### About this exercise
Repeat the records exactly. Leave out the pictures.

### Page-level text extractions

= = = =

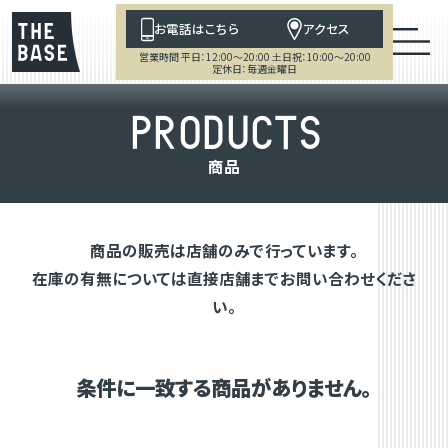
お電話はこちら
アクセス
営業時間 平日：12:00～20:00 土日祝：10:00～20:00
定休日：毎週金曜日
P
R
O
D
U
C
T
S
商
品
商品の販売は店舗のみで行っています。
在庫の有無については直接店舗までお問い合わせくださ
い。
条件に一致する商品がありません。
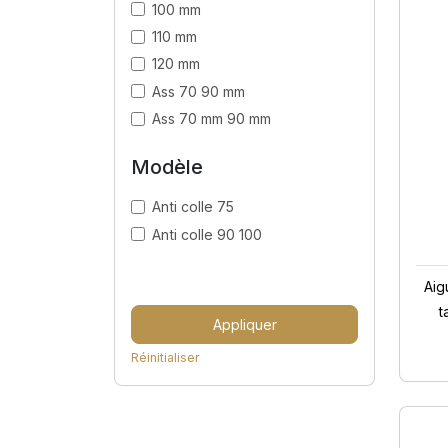
100 mm
110 mm
120 mm
Ass 70 90 mm
Ass 70 mm 90 mm
Modèle
Anti colle 75
Anti colle 90 100
Aig
t
Appliquer
Réinitialiser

= = = =

### Reply
お電話はこちら
アクセス
営業時間 平日：12:00～20:00 土日祝：10:00～20:00
定休日：毎週金曜日
P
R
O
D
U
C
T
S
商
品
商品の販売は店舗のみで行っています。
在庫の有無については直接店舗までお問い合わせくださ
い。
条件に一致する商品がありません。
100 mm
110 mm
120 mm
Ass 70 90 mm
Ass 70 mm 90 mm
Modèle
Anti colle 75
Anti colle 90 100
Aig
t
Appliquer
Réinitialiser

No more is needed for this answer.